The separatist website, DAN, said at least three people had been killed and four wounded as a result of government shelling of Gorlivka, a regular frontline hot spot northeast of the main rebel stronghold of Donetsk.

There was no immediate government confirmation of this report.

"They were using heavy weapons. We have three men dead. Another four have various injuries," DAN quoted the separatist mayor of the town as saying.
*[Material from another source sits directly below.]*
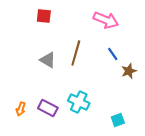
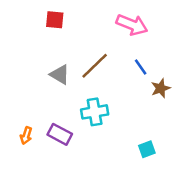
brown line: (76, 53) -> (95, 66), turned 30
cyan cross: (79, 102) -> (95, 112), moved, turned -35

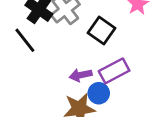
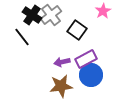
blue circle: (99, 93) -> (91, 75), moved, size x1.5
The upsurge in fighting weighed on the Russian rouble on Monday. It touched a six-month low against the dollar, dropping 1 percent.

It has also drawn expressions of concern among Western governments, who see a ceasefire and tentative peace agreement worked out in Minsk, Belarus, as still the best chance of ending the separatist rebellion in eastern Ukraine.

Many artillery guns, tanks and other heavy weapons have been withdrawn by both sides under the terms of the Minsk agreement in February, but deaths occur regularly in sporadic outbursts of fighting.

More than 6,500 people have been killed in the conflict which erupted in April 2014 after Russia annexed Crimea, in reaction to the fall of a Moscow-backed president in Kiev, and threw its support behind separatists in the east.

U.S. Secretary of State John Kerry last week expressed "grave concern" to Russian Foreign Minister Sergei Lavrov over the rise in separatist attacks and urged an immediate ceasefire, the State Department said.

In a newspaper interview, German Foreign Minister Frank-Walter Steinmeier said the situation was explosive and he urged both parties in the conflict to come together quickly to prevent a spiral in violence.